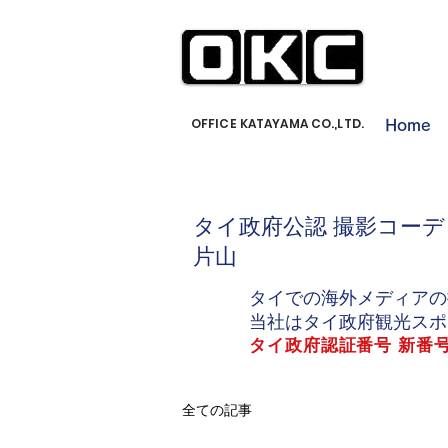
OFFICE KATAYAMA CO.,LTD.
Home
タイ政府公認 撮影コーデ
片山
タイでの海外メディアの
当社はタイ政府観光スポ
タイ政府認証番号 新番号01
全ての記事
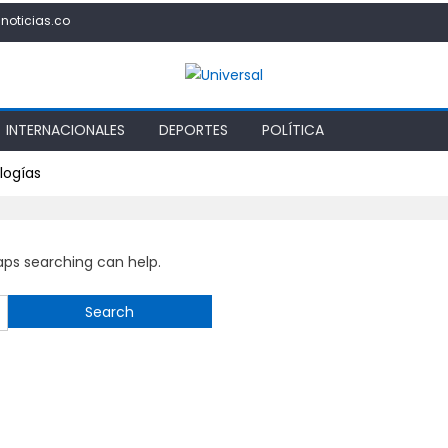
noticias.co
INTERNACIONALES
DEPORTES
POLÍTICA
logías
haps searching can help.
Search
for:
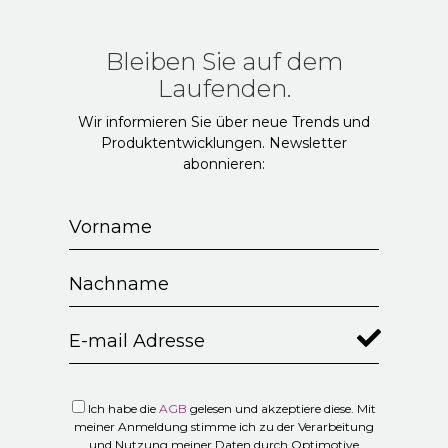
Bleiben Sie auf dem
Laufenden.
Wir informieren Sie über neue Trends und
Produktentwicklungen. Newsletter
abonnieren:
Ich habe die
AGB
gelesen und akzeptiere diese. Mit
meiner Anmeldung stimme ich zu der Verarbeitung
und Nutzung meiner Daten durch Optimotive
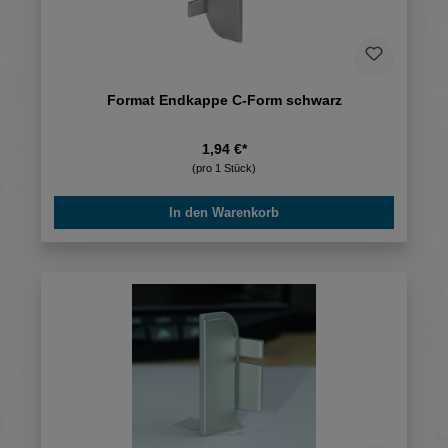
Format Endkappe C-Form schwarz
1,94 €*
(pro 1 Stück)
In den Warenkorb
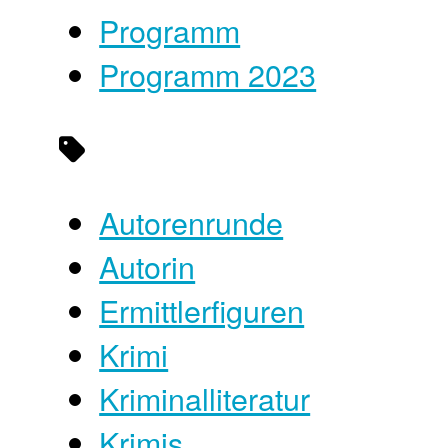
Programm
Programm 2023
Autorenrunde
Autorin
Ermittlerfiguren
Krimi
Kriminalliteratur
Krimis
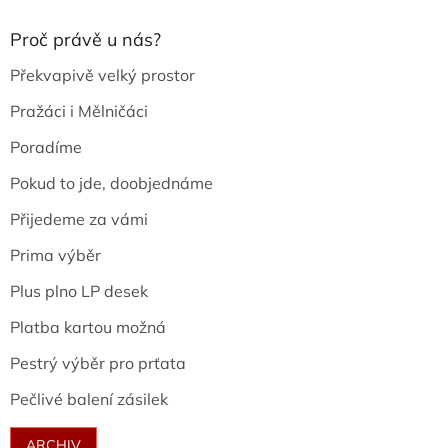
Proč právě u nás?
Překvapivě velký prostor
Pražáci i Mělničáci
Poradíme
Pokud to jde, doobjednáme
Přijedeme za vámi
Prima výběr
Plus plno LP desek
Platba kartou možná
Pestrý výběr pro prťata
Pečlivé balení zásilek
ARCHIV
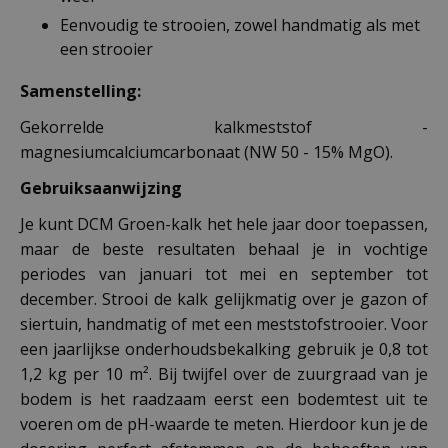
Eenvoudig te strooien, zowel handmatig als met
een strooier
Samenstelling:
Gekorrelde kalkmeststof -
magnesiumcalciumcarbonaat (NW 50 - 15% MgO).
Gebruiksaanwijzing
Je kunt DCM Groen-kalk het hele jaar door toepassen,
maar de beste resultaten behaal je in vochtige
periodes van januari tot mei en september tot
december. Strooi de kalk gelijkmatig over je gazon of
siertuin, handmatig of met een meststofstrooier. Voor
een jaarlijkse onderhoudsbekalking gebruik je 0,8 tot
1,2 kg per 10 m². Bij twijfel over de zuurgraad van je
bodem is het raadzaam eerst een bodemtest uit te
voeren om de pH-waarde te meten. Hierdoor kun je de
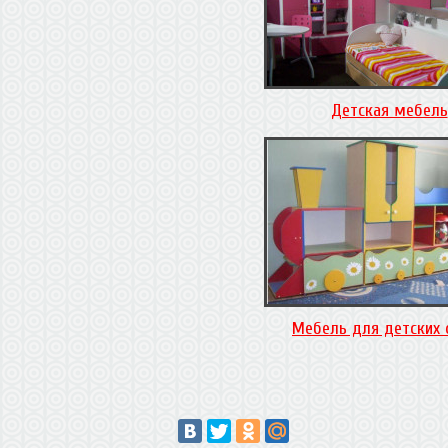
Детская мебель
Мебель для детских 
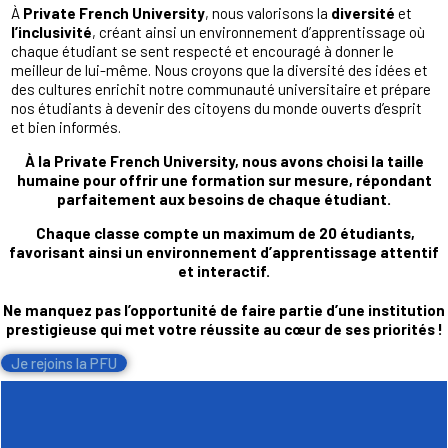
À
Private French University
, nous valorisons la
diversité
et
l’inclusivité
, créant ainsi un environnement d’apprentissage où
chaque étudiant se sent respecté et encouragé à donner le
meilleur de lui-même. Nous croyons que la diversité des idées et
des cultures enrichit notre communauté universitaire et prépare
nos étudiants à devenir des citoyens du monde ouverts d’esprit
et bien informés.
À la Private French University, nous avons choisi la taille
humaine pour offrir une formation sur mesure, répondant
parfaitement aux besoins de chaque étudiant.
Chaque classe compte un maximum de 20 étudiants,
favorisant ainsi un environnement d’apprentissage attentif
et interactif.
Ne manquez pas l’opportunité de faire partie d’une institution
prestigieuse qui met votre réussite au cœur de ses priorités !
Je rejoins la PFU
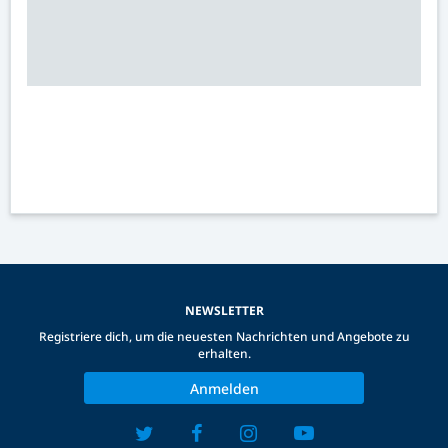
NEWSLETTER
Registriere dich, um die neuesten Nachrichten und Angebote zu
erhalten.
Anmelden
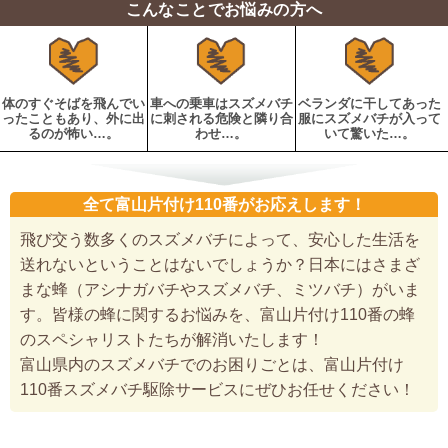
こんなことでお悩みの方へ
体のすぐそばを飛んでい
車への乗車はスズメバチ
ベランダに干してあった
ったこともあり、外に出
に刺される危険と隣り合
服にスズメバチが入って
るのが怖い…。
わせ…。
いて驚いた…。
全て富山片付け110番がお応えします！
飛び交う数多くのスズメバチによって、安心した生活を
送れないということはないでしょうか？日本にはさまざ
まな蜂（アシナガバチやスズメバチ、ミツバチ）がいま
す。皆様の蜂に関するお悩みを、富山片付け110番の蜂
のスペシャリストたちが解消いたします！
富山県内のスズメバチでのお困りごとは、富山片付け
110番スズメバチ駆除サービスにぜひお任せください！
...
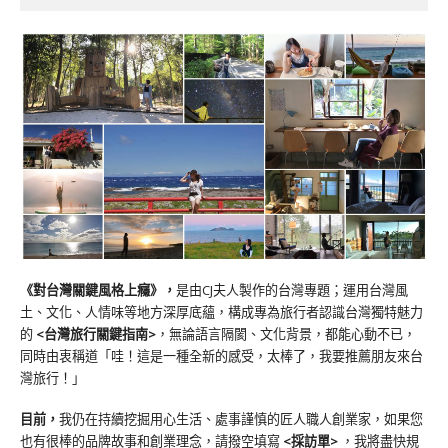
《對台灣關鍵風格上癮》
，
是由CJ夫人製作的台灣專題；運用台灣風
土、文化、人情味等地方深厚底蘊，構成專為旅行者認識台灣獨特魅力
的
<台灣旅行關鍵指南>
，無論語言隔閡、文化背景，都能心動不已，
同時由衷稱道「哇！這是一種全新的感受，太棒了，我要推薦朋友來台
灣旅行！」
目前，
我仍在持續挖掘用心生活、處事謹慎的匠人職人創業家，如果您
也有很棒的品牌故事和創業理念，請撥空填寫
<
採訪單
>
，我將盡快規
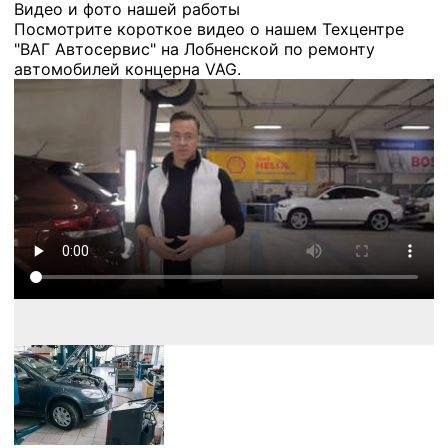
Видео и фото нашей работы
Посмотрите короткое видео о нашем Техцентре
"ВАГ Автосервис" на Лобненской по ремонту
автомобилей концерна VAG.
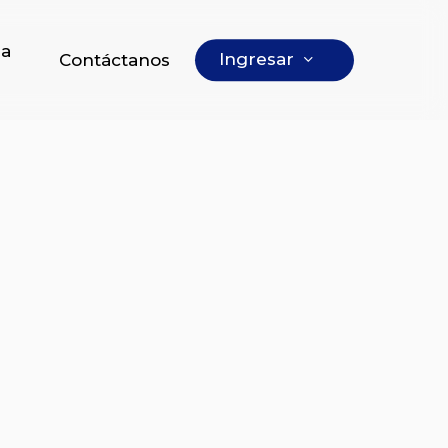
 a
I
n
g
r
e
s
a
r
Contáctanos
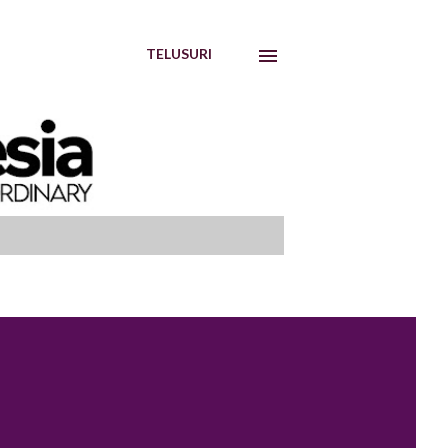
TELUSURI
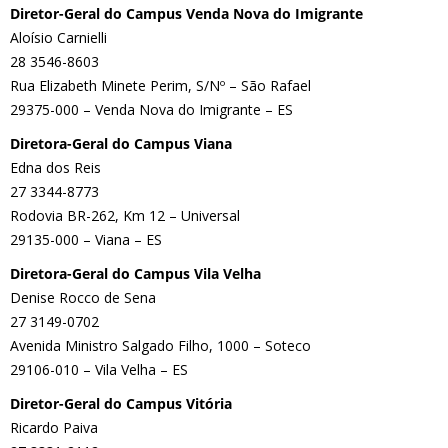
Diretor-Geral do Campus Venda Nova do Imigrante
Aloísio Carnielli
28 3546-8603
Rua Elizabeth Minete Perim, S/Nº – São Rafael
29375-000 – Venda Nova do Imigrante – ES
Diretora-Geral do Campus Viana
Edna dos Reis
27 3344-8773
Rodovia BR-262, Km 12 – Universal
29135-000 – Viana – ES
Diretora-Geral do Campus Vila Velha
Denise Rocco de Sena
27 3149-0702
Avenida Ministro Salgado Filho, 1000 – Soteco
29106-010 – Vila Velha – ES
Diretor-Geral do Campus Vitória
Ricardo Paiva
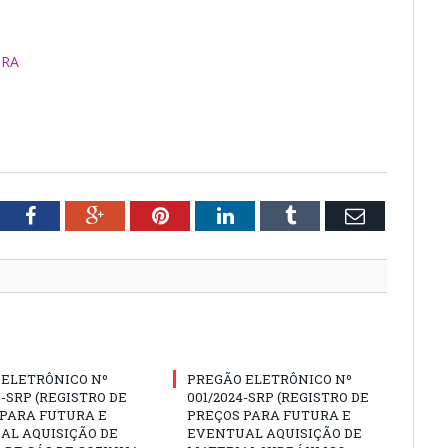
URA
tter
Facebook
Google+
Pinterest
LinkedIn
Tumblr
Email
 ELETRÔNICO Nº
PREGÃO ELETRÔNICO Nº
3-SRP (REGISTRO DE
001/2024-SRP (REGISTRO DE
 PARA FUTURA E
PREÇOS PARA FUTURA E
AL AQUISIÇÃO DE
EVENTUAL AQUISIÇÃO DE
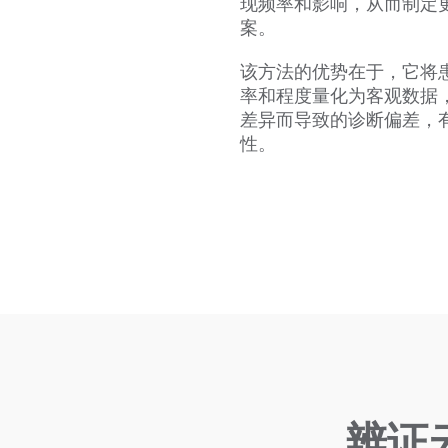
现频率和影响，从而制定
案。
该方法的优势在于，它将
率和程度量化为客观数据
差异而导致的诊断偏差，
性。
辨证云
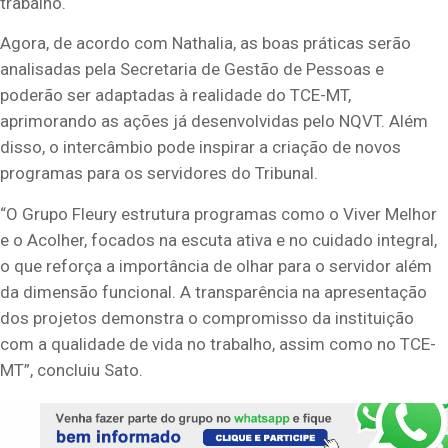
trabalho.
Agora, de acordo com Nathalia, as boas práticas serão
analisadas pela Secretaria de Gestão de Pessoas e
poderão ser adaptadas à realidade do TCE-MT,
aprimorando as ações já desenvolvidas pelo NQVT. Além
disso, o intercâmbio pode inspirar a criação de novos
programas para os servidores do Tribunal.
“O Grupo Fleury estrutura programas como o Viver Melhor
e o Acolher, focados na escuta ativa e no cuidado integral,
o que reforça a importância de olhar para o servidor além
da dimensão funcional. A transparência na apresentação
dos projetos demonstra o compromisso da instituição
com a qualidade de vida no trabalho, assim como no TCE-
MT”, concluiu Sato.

- Your instructions -
Using the listing above, list every line in which the string "University" occurs.

- Solution below -
Private French University
À la Private French University, nous avons choisi la taille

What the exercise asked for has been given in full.